Before founding Synack, Jay Kaplan and Mark Kuhr spent two decades at the NSA, working in this community of elite experts to protect our nation’s most critical assets against security hacks. They applied years of observation and learnings from penetration testing and crowdsourcing to founding Synack in 2013, building the first crowdsourced cybersecurity vulnerability platform designed for Global 2000 corporations and governments. Synack’s virtual model, bringing together highly vetted and best-in-class security researchers from around the world, transformed penetration testing from a one-off exercise into a repeatable and scalable activity that continuously protects critical digital assets.
Synack brings elite security to a digital world
The elite nature and structure of its ethical hacker network is at the heart of Synack’s offering, and one of the key differentiators we saw when evaluating the investment opportunity. While other bug bounty platforms prioritize the size of the network of researchers over the quality of their expertise, Synack stood out to us because of the unparalleled focus on attracting the most elite and skilled ethical hackers around the world and working with purpose-built technology that further enhances the scale and quality of their results.
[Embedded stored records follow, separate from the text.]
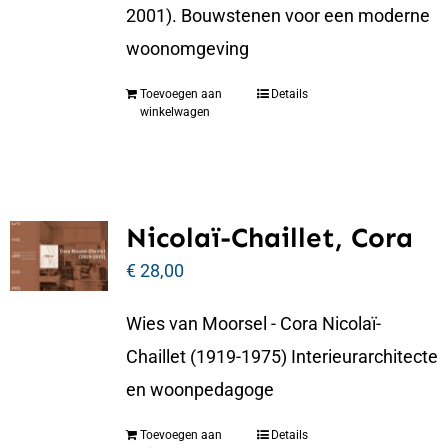
2001). Bouwstenen voor een moderne
woonomgeving
Toevoegen aan
Details
winkelwagen
Nicolaï-Chaillet, Cora
€
28,00
Wies van Moorsel - Cora Nicolaï-
Chaillet (1919-1975) Interieurarchitecte
en woonpedagoge
Toevoegen aan
Details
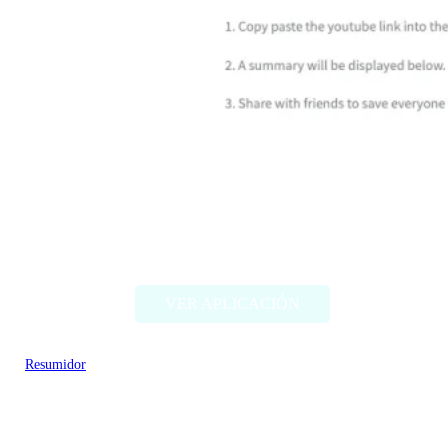
SkipVid
VER APLICACIÓN
Resumidor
Synack’s highly selective “Red Team” is made up of over 1500 independent security researchers from over 82 countries worldwide. Only 12% of applicants are accepted to the Synack Red Team after undergoing thorough skills assessments, interviews, and background checks, on par with many Ivy League universities. In addition, Synack offers a secure platform where client assets are tested in tightly controlled environments to ensure complete enterprise-grade security and privacy. This provides peace of mind for clients concerned about exposing vulnerabilities or sensitive data, and it means that being a Synack Red Team membership has become an elite badge of quality and source of pride for the researcher community
In addition, we observed Synack’s approach to pen testing uses software-driven, fully remote tools. While we were already impressed with the benefits a flexible, adaptive testing system, this approach has become even more significant in the COVID-19 world, as many traditional penetration testing services rely on having a physical presence at the client site to ensure security.
Despite the tremendous success that Synack has had in changing the standard for penetration testing frequency and applicable targets, B Capital is confident that the company is at the cusp of achieving even greater expansion and impact of its platform. We are excited to partner with the team on global expansion and the evolution of Synack’s AI-driven automated testing platform, which leverages existing Red Team results to provide continuous vulnerability scanning. And Synack’s growing set of APIs create interesting opportunities to seamlessly integrate penetration testing into the DevSecOps process. Jay (CEO), Mark (CTO), Jim (COO), Aisling (CBO), and the rest of the Synack team have built an exceptional business changing the definition of what is possible with human-augmented intelligence in cybersecurity, and we look forward to this journey together.